Nico e Leo eram melhores amigos, e isso conseguia ser mais esquisito que o namoro do italiano. Leo era... Leo. Simplesmente não combinava em nada. De qualquer maneira, eles eram amigos há anos.

Leo acompanhou o momento mais triste da vida de Nico de perto. Momento esse que, consequentemente, envolvia Calipso.

— Olá Nico, Will — ela sorriu para eles, aparentemente já esquecendo a confusão com Leo logo antes da primeira aula. — Chegaram atrasados?

Will assentiu, mas parecia derrotado.

— Esse tapado acordou atrasado e demorou a ir me buscar — Nico respondeu. Will tinha acabado de tirar a carteira, enquanto ainda faltava um mês para o namorado o fazer. — Falando nisso, me passe as vinte pratas.

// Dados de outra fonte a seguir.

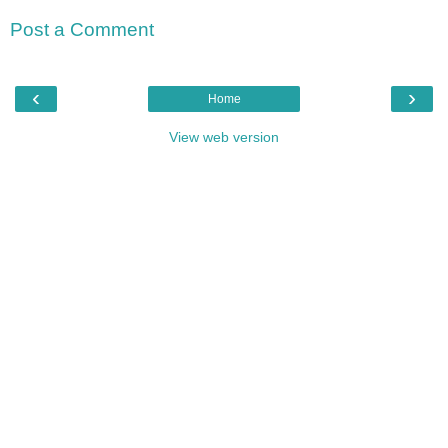
Post a Comment
‹
›
Home
View web version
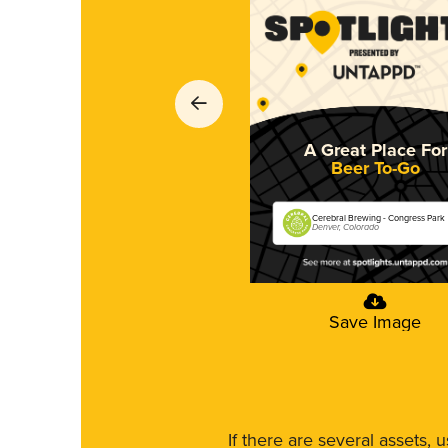
A Great Place For
Beer To-Go
Cerebral Brewing - Congress Park
Denver, Colorado
Save Image
If there are several assets, 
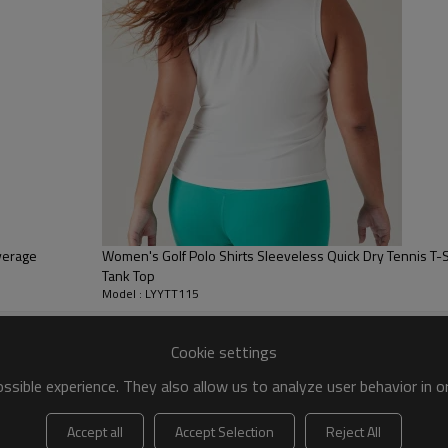
 to be packed as requirements.
tc.
overage
Women's Golf Polo Shirts Sleeveless Quick Dry Tennis T-Sh
Tank Top
Model : LYYTT115
Cookie settings
Tank Tops
sible experience. They also allow us to analyze user behavior in 
combines support, comfort and mobili
A high neckline, low-profile straps t
Accept all
Accept Selection
Reject All
you back while you're reaching overh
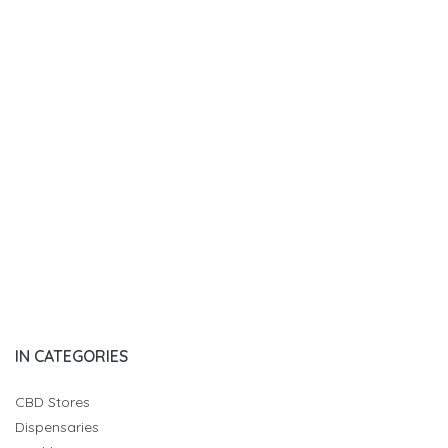
IN CATEGORIES
CBD Stores
Dispensaries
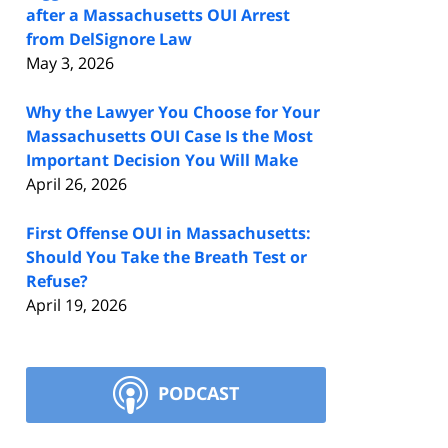
after a Massachusetts OUI Arrest
from DelSignore Law
May 3, 2026
Why the Lawyer You Choose for Your
Massachusetts OUI Case Is the Most
Important Decision You Will Make
April 26, 2026
First Offense OUI in Massachusetts:
Should You Take the Breath Test or
Refuse?
April 19, 2026
PODCAST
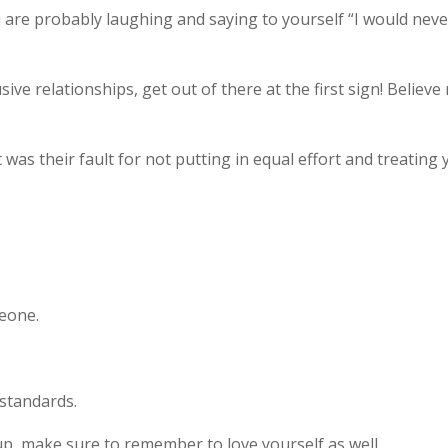
 are probably laughing and saying to yourself “I would neve
ve relationships, get out of there at the first sign! Believe
 was their fault for not putting in equal effort and treating
meone.
standards.
p, make sure to remember to love yourself as well.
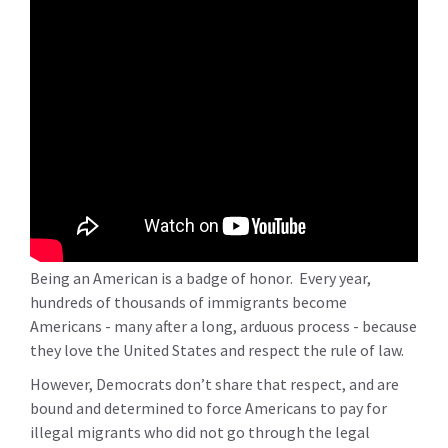
Being an American is a badge of honor. Every year,
hundreds of thousands of immigrants become
Americans - many after a long, arduous process - because
they love the United States and respect the rule of law.
However, Democrats don’t share that respect, and are
bound and determined to force Americans to pay for
illegal migrants who did not go through the legal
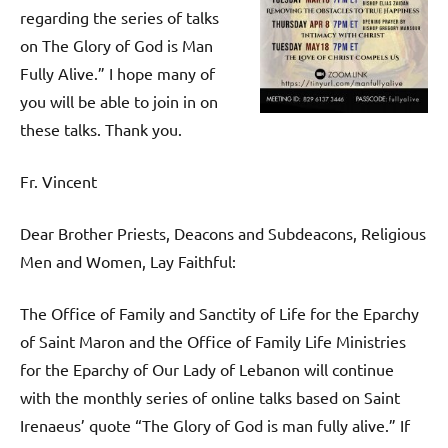
regarding the series of talks
on The Glory of God is Man
Fully Alive.” I hope many of
you will be able to join in on
these talks. Thank you.
Fr. Vincent
Dear Brother Priests, Deacons and Subdeacons, Religious
Men and Women, Lay Faithful:
The Office of Family and Sanctity of Life for the Eparchy
of Saint Maron and the Office of Family Life Ministries
for the Eparchy of Our Lady of Lebanon will continue
with the monthly series of online talks based on Saint
Irenaeus’ quote “The Glory of God​ is man fully alive.” If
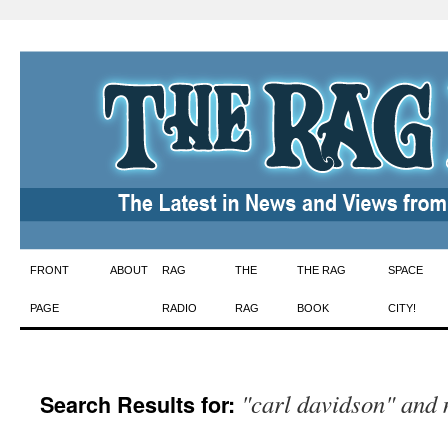
Skip
FRONT
ABOUT
RAG
THE
THE RAG
SPACE
to
PAGE
RADIO
RAG
BOOK
CITY!
content
"carl davidson" and
Search Results for:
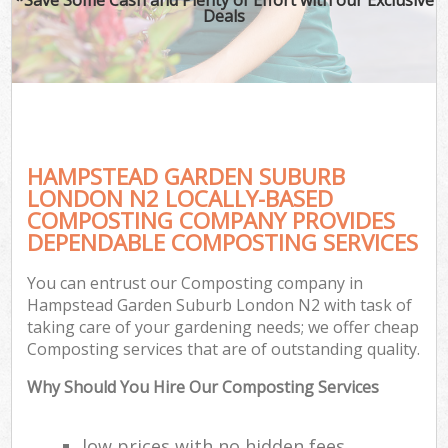
Deals
HAMPSTEAD GARDEN SUBURB
LONDON N2 LOCALLY-BASED
COMPOSTING COMPANY PROVIDES
DEPENDABLE COMPOSTING SERVICES
G
You can entrust our Composting company in
Hampstead Garden Suburb London N2 with task of
taking care of your gardening needs; we offer cheap
Composting services that are of outstanding quality.
Why Should You Hire Our Composting Services
low prices with no hidden fees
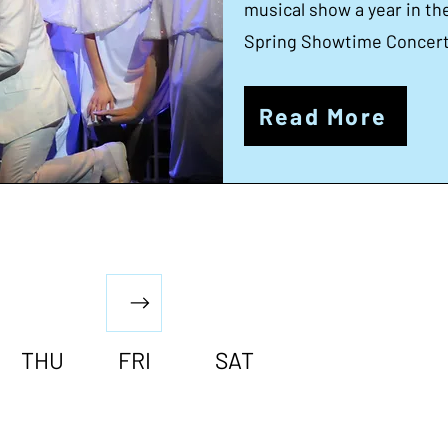
musical show a year in t
Spring Showtime Concert 
Read More
THU
FRI
SAT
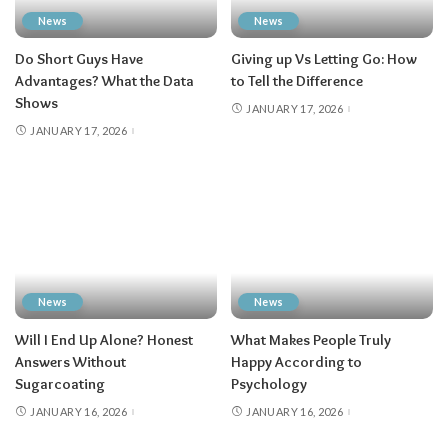
News
News
Do Short Guys Have
Giving up Vs Letting Go: How
Advantages? What the Data
to Tell the Difference
Shows
JANUARY 17, 2026
JANUARY 17, 2026
News
News
Will I End Up Alone? Honest
What Makes People Truly
Answers Without
Happy According to
Sugarcoating
Psychology
JANUARY 16, 2026
JANUARY 16, 2026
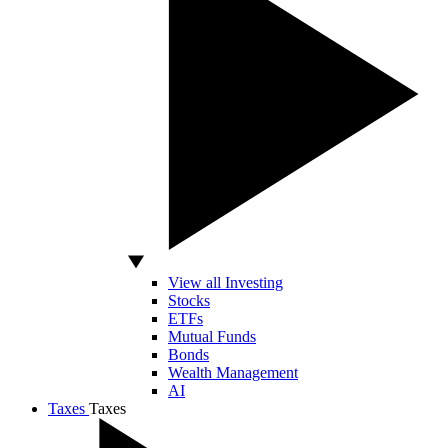
View all Investing
Stocks
ETFs
Mutual Funds
Bonds
Wealth Management
AI
Taxes
Taxes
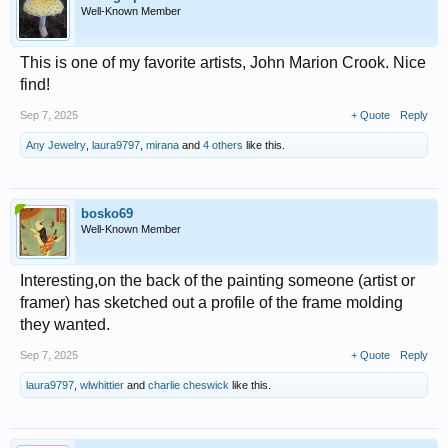
Well-Known Member
This is one of my favorite artists, John Marion Crook. Nice
find!
Sep 7, 2025
+ Quote
Reply
Any Jewelry
,
laura9797
,
mirana
and
4 others
like this.
bosko69
Well-Known Member
Interesting,on the back of the painting someone (artist or
framer) has sketched out a profile of the frame molding
they wanted.
Sep 7, 2025
+ Quote
Reply
laura9797
,
wlwhittier
and
charlie cheswick
like this.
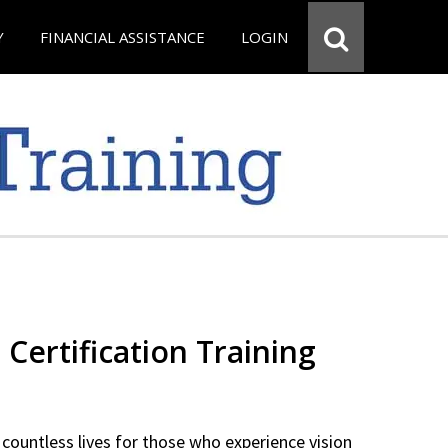
Y
FINANCIAL ASSISTANCE
LOGIN
 Certification Training
countless lives for those who experience vision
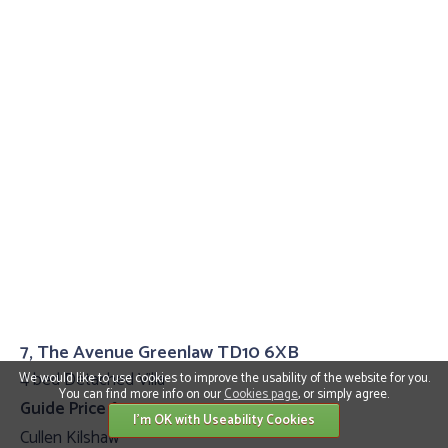
7, The Avenue Greenlaw TD10 6XB
4 bed Detached Villa
We would like to use cookies to improve the usability of the website for you.
You can find more info on our
Cookies page
, or simply agree.
Guide Price £399,995
I'm OK with Useability Cookies
Cullen Kilshaw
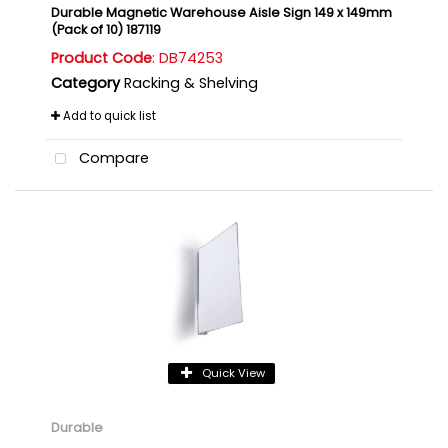
Durable Magnetic Warehouse Aisle Sign 149 x 149mm
(Pack of 10) 187119
Product Code
: DB74253
Category
Racking & Shelving
Add to quick list
Compare
Quick View
Durable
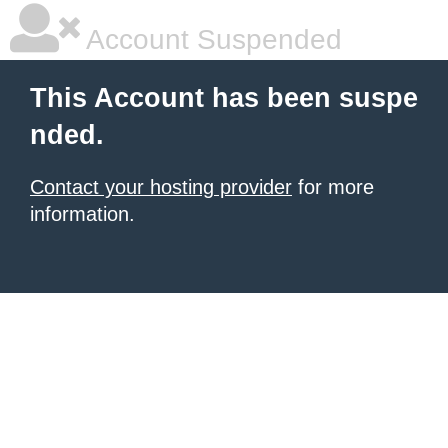
Account Suspended
This Account has been suspe
nded.
Contact your hosting provider
for more
information.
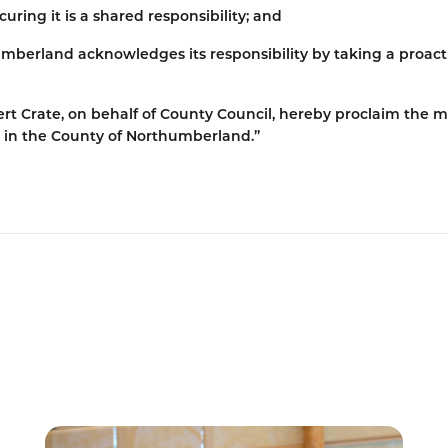
uring it is a shared responsibility; and
mberland acknowledges its responsibility by taking a proact
rt Crate, on behalf of County Council, hereby proclaim the 
 in the County of Northumberland.”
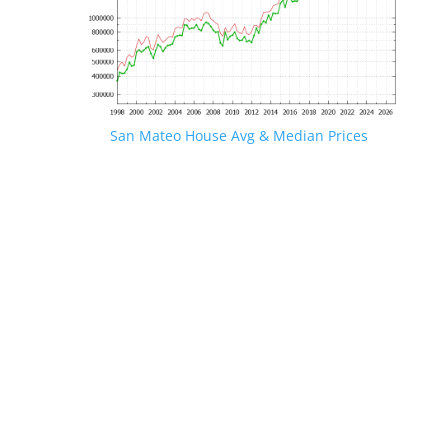
San Mateo House Avg & Median Prices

Will bufou, mas tirou o dinheiro da carteira, entregando ao parceiro. Leo franziu o cenho, não entendo nada do que estava acontecendo.

— Apostei com Nico que não eram vocês lá dentro fazendo o Sr. D. dar berros que todo colégio podia escutar.

— Acho que mereço uma parte desse dinheiro, então — Leo falou — Afinal, era eu lá dentro.

— Eu também — Calipso se manifestou e os três pares de olhos se voltaram a ela, assustados. Ela não era dada a piadinhas. — Dá uns seis dólares para cada.

— Ninguém vai pegar meu dinheiro — disse Nico, mas logo sua expressão suavizou.

Ele simpatizava muito com Calipso. Suas irmãs mais velhas, Bianca di Angelo e Zoë Nightshade eram melhores amigas e deveriam estar na faculdade. Infelizmente, isso nunca aconteceria.

No último ano delas no colégio, o primeiro dos quatro ali, elas foram a uma festa, nada muito sério. Na volta para casa, de táxi, um caminhoneiro bêbado bateu contra o carro onde elas estavam, e nenhum dos três do táxi sobreviveu.

Nico e Calipso entraram em uma depressão profunda. Leo ajudou Nico o máximo que pode, e respeitou o espaço de Calipso pela primeira vez na vida.

— O que vocês fizeram dessa vez? — Will mudou de assunto.

Leo e Calipso se fuzilaram com olhar, mas logo voltaram para o casal na frente deles.

— Nada demais — Leo foi vago.

— Claro, queimar minha estufa não é nada demais. — a menina foi irônica.

— Você tentou queimar minha cara e eu não estou reclamando.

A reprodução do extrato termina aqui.